▶ **To do**
No pictures go in the copy; retype exactly the lines from the one with "Segment every instance" through the last line of the records.

Excerpts from a dataset
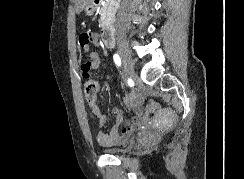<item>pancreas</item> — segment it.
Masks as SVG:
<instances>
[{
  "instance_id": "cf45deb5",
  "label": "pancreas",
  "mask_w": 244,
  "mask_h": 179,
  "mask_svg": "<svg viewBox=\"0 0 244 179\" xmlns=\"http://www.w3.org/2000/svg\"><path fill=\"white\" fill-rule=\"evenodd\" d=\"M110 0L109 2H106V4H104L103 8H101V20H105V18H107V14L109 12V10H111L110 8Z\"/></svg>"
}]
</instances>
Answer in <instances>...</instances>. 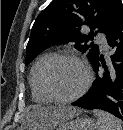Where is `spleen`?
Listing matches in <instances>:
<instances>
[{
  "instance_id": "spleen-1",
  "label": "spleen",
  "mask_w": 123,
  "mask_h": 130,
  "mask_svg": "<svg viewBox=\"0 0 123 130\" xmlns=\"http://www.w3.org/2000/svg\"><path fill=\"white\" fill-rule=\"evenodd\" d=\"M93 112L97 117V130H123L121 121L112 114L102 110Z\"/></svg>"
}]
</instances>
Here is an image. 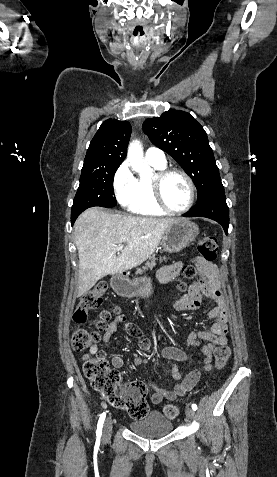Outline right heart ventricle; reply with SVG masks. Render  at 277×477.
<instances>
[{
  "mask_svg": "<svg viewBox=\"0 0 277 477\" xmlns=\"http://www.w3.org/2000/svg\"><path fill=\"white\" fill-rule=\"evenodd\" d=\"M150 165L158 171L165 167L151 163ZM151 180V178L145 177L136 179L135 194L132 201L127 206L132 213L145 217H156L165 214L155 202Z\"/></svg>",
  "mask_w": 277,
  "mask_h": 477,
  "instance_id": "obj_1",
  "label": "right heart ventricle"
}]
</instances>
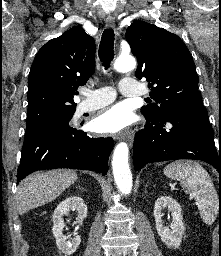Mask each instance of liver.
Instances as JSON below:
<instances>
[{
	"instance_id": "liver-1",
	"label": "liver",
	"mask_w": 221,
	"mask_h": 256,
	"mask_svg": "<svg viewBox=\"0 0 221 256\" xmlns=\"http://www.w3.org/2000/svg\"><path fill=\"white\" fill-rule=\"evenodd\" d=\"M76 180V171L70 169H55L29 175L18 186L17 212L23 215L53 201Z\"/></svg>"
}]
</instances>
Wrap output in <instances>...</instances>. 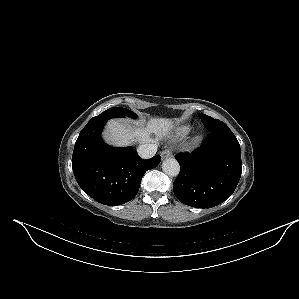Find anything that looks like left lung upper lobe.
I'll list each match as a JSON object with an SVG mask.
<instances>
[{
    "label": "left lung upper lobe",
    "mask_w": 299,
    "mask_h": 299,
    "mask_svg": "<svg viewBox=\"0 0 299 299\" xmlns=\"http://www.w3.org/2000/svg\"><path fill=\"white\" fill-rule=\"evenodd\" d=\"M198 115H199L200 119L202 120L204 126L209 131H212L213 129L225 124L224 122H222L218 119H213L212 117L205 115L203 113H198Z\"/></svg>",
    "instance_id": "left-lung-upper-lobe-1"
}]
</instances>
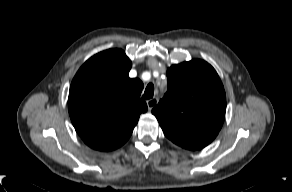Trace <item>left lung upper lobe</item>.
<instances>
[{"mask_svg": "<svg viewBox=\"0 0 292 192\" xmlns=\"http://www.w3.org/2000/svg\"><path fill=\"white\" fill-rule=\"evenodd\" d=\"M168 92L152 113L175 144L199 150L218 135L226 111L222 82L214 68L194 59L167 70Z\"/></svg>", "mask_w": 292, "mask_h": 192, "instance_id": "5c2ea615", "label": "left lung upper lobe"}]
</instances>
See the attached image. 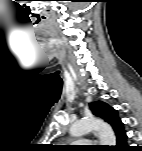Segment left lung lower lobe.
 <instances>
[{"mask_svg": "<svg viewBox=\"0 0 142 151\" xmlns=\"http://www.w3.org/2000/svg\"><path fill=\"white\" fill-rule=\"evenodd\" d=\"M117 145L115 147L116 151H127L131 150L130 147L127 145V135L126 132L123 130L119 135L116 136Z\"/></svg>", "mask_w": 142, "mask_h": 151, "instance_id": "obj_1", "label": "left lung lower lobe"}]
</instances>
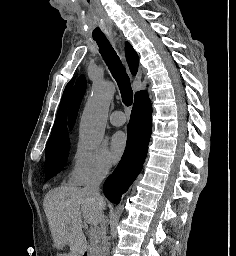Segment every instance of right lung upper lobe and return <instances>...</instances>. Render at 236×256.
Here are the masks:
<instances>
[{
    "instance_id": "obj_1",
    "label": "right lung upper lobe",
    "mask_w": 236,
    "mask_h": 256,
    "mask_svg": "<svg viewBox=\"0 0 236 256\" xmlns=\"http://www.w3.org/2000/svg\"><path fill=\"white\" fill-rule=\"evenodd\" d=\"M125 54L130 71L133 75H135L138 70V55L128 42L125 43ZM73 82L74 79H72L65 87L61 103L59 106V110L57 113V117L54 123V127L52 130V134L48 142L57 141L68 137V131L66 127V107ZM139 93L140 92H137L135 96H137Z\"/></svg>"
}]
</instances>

▶ **Exercise output**
Segment every instance of right lung upper lobe and return <instances>...</instances>. Render at 236×256.
Here are the masks:
<instances>
[{
    "instance_id": "obj_1",
    "label": "right lung upper lobe",
    "mask_w": 236,
    "mask_h": 256,
    "mask_svg": "<svg viewBox=\"0 0 236 256\" xmlns=\"http://www.w3.org/2000/svg\"><path fill=\"white\" fill-rule=\"evenodd\" d=\"M125 54L130 71L133 75H135L138 70V55L128 42L125 43ZM73 82L74 79H72L65 87L61 103L59 106V110L57 113V117L54 123V127L52 130V134L48 142L57 141L68 137V131L66 127V107ZM139 93L140 92H137L135 96H137Z\"/></svg>"
}]
</instances>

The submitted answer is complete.